Fuels

What's Behind Amoco’s Return?

And the 3 markets that will get the fuel brand first

HOUSTON -- More than a decade after the Amoco fuel brand disappeared from the United States, it appears the timing is right for its return.

This week, BP announced plans to reintroduce the Amoco fuel brand to the United States in select markets. The 105-year-old fuel brand last appeared on U.S. street corners around 2000, after reaching more than 9,000 sites. Following its 1998 merger with Amoco, BP retired the Amoco brand and instead rolled out BP as its national fuel brand. (See a complete timeline below.) Two decades later, Amoco is back with a fresh image and the potential for a new chapter of growth.

“To me, new to BP, it was an obvious question to ask: Why not Amoco to help our BP-branded jobbers grow in the market?” said Rick Altizer, who joined Houston-based BP as senior vice president of fuel sales and marketing for North America in January after leading restaurant concepts and serving as chief brand officer for Mapco Express. He also is the former head of retail marketing for Shell Oil Co.

“It’s the right time to relaunch the brand,” he said.

As Altizer explained to CSP Daily News, while BP’s brand is strong and its customers loyal, its marketers wanted more growth opportunities for certain market situations in which the BP fuel brand—now at 6,200 locations in the United States—did not make sense.

“The marketplace is so crowded and competitive; there are lots of situations where we’d like to grow with our customers and there’d already be conflict sites across the corner, around the bend,” said Altizer.

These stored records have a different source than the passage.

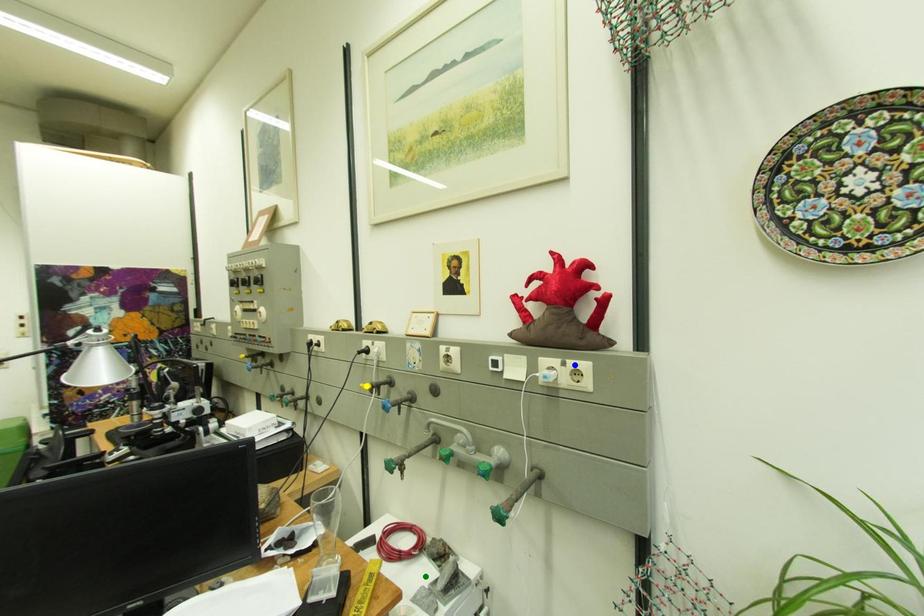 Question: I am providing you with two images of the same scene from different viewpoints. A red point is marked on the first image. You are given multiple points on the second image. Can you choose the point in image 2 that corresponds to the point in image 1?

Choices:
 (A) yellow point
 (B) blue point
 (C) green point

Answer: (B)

For example, say a customer has two BP-branded sites and wants to convert a third, nearby location from a competing brand and continue to grow with BP.

“This just gives us a way to penetrate those very concentrated and crowded marketplaces, in this case with BP’s Amoco,” said Altizer.

Room to grow

While Amoco would primarily be for existing BP marketers, it would not necessarily be limited to them. “We’re looking at it as a way for our existing customer base in our existing markets to grow with BP,” Altizer said. “But if there’s a new marketer or customer group, marketplace or geography, we’re also certainly open to that as well.”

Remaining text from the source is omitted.